## [Document layout analysis data]
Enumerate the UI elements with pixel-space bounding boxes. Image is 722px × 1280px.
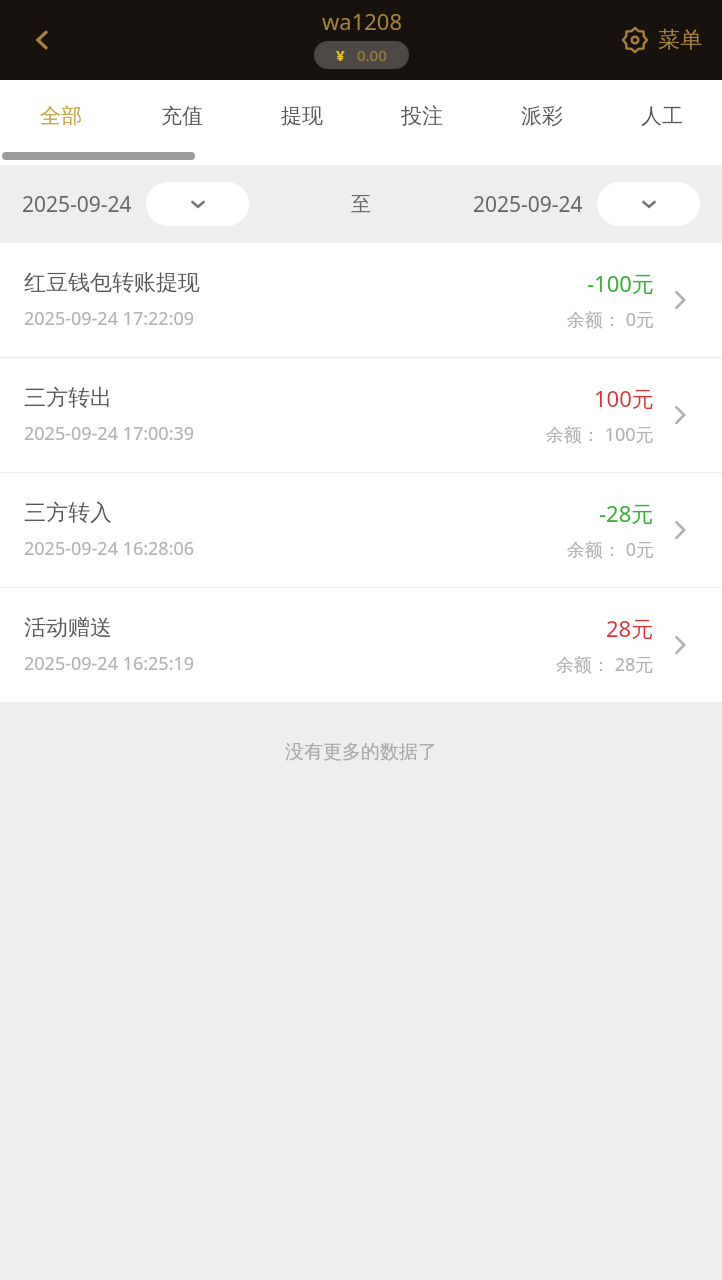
- button[interactable]: Select date: [597, 182, 700, 226]
- button[interactable]: 红豆钱包转账提现: [0, 243, 722, 357]
- staticText: 2025-09-24: [473, 190, 583, 219]
- staticText: 2025-09-24 16:28:06: [24, 536, 195, 561]
- staticText: wa1208: [322, 6, 402, 36]
- staticText: 没有更多的数据了: [285, 740, 437, 764]
- button[interactable]: 三方转入: [0, 473, 722, 587]
- staticText: 100元: [594, 383, 654, 413]
- staticText: 0.00: [357, 45, 387, 65]
- button[interactable]: 三方转出: [0, 358, 722, 472]
- staticText: 投注: [401, 103, 443, 129]
- staticText: -28元: [599, 498, 654, 528]
- button[interactable]: ¥: [314, 41, 409, 69]
- staticText: 充值: [161, 103, 203, 129]
- staticText: 活动赠送: [24, 614, 112, 642]
- button[interactable]: 菜单: [614, 19, 708, 61]
- staticText: 至: [351, 192, 371, 217]
- staticText: 三方转入: [24, 499, 112, 527]
- staticText: 余额： 0元: [567, 307, 654, 332]
- button[interactable]: 充值: [121, 80, 242, 152]
- staticText: -100元: [587, 268, 654, 298]
- button[interactable]: 活动赠送: [0, 588, 722, 702]
- button[interactable]: Back: [14, 12, 70, 68]
- staticText: 红豆钱包转账提现: [24, 269, 200, 297]
- staticText: 2025-09-24: [22, 190, 132, 219]
- staticText: 提现: [281, 103, 323, 129]
- button[interactable]: Select date: [146, 182, 249, 226]
- staticText: 派彩: [521, 103, 563, 129]
- staticText: 2025-09-24 17:22:09: [24, 306, 195, 331]
- button[interactable]: 派彩: [482, 80, 602, 152]
- staticText: 三方转出: [24, 384, 112, 412]
- button[interactable]: 提现: [242, 80, 362, 152]
- button[interactable]: 人工: [602, 80, 722, 152]
- staticText: ¥: [336, 45, 345, 65]
- staticText: 菜单: [658, 26, 702, 54]
- staticText: 余额： 28元: [556, 652, 654, 677]
- staticText: 28元: [606, 613, 654, 643]
- staticText: 2025-09-24 16:25:19: [24, 651, 195, 676]
- button[interactable]: 投注: [362, 80, 482, 152]
- button[interactable]: 全部: [0, 80, 121, 152]
- staticText: 2025-09-24 17:00:39: [24, 421, 195, 446]
- staticText: 全部: [40, 103, 82, 129]
- staticText: 余额： 100元: [546, 422, 654, 447]
- staticText: 余额： 0元: [567, 537, 654, 562]
- staticText: 人工: [641, 103, 683, 129]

## [What you should do]
Which of the lines above hold the word "三方转出"? Copy each one.

## [Finished task]
- button[interactable]: 三方转出: [0, 358, 722, 472]
- staticText: 三方转出: [24, 384, 112, 412]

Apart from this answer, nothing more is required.